What you are asked to do: Your task is to copy each line of the records that includes the string "τιμές".

The data:

———

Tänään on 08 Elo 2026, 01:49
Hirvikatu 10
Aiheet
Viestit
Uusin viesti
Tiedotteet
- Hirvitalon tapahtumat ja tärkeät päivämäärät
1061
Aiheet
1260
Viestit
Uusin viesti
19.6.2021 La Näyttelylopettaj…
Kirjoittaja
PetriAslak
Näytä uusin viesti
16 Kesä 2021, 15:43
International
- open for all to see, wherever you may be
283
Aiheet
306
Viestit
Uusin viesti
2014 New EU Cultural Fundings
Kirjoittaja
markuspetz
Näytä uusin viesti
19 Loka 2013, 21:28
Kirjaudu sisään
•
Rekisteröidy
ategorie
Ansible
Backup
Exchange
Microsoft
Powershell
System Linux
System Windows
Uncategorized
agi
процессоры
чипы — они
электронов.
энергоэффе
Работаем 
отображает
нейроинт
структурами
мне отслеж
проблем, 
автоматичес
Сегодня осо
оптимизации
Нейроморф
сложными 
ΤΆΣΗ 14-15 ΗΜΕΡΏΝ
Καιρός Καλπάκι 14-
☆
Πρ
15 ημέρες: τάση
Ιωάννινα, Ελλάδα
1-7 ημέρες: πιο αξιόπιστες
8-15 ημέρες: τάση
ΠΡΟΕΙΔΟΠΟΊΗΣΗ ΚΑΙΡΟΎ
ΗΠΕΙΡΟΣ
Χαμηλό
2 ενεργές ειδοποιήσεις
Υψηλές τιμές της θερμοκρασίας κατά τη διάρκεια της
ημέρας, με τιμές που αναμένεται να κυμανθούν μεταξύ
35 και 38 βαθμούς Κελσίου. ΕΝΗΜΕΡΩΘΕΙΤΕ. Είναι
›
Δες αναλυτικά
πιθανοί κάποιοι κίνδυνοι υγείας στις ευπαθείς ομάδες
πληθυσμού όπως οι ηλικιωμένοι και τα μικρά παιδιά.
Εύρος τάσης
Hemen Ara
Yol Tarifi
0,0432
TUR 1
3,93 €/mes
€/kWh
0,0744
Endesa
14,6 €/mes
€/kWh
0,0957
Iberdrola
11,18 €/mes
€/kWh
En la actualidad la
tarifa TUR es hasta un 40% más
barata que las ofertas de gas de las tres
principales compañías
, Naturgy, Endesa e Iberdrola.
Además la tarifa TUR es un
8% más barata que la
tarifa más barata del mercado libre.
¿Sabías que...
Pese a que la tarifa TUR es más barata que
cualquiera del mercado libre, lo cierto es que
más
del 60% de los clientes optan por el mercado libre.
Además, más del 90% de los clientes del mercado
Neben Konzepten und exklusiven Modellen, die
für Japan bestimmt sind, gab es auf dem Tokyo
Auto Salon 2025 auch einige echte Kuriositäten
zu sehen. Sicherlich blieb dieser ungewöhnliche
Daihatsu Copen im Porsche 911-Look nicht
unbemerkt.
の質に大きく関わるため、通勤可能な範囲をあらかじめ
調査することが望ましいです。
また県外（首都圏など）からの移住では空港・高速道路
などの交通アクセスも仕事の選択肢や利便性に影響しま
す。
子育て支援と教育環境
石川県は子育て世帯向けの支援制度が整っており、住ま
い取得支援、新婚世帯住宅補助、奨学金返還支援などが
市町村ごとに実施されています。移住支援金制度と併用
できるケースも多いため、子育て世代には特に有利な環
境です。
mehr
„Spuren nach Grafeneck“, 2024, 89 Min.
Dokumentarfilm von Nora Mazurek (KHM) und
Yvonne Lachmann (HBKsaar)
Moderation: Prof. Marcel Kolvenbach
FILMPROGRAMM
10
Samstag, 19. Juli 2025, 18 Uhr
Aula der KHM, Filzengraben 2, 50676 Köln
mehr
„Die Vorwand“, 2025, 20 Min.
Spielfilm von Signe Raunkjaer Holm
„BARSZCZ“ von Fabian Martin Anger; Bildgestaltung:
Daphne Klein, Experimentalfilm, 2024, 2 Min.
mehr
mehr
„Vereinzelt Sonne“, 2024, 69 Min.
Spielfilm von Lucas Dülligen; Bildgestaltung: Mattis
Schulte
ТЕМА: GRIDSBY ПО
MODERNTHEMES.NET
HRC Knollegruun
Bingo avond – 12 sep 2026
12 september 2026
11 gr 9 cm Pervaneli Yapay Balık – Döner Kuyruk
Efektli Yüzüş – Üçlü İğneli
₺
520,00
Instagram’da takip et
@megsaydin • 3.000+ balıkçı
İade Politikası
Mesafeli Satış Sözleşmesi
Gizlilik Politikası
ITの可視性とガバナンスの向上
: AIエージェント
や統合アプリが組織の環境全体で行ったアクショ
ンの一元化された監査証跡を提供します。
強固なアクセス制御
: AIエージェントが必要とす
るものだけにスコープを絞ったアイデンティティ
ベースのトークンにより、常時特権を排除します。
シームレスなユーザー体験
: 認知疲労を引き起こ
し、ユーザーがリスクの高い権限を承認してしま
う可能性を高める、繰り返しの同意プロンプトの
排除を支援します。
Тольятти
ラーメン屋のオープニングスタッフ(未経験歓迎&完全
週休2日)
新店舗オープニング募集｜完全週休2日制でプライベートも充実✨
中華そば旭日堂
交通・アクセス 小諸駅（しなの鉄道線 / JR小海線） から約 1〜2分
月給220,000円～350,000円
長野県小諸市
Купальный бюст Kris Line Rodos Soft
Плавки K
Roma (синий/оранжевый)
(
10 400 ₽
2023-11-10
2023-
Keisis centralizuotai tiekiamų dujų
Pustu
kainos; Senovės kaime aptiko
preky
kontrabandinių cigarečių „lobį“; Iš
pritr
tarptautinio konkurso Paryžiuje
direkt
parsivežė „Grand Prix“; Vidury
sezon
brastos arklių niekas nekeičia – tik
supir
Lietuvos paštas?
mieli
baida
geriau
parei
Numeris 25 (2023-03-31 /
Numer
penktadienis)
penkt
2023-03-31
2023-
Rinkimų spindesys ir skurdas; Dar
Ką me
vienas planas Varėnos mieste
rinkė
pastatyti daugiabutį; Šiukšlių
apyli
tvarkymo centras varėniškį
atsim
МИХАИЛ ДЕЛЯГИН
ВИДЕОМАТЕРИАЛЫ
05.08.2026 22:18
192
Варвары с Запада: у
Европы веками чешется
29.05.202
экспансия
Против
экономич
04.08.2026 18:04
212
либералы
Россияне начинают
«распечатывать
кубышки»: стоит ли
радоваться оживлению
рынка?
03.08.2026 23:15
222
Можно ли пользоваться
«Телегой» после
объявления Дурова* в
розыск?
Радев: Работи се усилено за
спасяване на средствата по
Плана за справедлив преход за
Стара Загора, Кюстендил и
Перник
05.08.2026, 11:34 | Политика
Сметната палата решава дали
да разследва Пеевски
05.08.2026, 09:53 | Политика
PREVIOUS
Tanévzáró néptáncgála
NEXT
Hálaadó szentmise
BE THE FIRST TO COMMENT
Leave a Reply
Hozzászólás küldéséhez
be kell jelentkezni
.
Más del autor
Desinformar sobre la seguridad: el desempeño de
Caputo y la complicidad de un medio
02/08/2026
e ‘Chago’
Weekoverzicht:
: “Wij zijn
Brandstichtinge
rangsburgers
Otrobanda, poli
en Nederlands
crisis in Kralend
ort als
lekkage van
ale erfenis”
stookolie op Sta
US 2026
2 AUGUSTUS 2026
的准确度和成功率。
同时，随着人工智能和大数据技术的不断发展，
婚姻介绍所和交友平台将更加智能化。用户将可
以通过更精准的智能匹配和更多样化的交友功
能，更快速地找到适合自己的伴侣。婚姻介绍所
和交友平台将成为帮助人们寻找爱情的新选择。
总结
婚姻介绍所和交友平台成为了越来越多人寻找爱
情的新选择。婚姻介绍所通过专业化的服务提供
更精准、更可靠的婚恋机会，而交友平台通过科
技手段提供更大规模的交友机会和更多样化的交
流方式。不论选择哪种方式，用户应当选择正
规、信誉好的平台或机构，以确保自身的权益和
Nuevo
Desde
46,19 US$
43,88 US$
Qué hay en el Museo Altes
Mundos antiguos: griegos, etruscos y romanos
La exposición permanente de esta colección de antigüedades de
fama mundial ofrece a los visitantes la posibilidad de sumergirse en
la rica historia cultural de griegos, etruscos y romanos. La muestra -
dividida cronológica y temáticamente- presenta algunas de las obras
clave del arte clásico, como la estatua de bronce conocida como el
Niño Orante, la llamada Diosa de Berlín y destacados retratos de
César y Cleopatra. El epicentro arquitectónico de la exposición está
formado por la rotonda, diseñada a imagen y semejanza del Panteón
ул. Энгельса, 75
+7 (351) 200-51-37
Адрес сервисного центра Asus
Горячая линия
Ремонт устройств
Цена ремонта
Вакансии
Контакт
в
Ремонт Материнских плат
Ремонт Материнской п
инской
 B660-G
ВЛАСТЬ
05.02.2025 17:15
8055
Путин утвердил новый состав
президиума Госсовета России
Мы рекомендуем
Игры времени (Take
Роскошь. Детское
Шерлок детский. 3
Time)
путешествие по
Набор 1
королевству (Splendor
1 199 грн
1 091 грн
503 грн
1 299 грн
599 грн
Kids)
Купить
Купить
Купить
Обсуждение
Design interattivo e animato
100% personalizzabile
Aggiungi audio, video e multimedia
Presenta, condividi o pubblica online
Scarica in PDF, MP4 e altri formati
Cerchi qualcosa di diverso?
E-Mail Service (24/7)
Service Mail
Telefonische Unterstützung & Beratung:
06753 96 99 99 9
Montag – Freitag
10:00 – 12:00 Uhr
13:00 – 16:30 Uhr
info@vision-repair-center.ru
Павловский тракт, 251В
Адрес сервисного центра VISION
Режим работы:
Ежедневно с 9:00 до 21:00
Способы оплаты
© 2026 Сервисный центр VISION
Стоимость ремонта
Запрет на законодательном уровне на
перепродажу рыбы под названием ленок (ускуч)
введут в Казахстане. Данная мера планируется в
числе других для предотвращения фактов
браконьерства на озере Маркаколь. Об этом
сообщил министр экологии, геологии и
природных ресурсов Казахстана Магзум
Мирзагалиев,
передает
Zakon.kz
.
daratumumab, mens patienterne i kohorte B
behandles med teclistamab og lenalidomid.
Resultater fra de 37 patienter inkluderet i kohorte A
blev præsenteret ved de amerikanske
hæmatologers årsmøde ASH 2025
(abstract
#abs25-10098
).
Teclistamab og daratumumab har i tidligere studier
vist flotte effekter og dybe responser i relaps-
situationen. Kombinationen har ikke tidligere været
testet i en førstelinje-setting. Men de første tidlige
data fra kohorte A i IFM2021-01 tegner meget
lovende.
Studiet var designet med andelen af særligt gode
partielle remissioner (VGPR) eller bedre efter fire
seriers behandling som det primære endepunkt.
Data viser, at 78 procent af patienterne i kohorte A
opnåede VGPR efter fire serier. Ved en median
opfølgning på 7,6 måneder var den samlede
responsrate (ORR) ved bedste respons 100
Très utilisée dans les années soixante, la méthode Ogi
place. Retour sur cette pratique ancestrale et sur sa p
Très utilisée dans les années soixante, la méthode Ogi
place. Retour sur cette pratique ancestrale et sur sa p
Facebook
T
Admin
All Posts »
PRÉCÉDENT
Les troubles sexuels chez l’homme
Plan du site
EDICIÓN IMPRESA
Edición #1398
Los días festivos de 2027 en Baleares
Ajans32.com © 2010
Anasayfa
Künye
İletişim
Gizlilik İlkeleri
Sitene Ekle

———

Result below:
Υψηλές τιμές της θερμοκρασίας κατά τη διάρκεια της
ημέρας, με τιμές που αναμένεται να κυμανθούν μεταξύ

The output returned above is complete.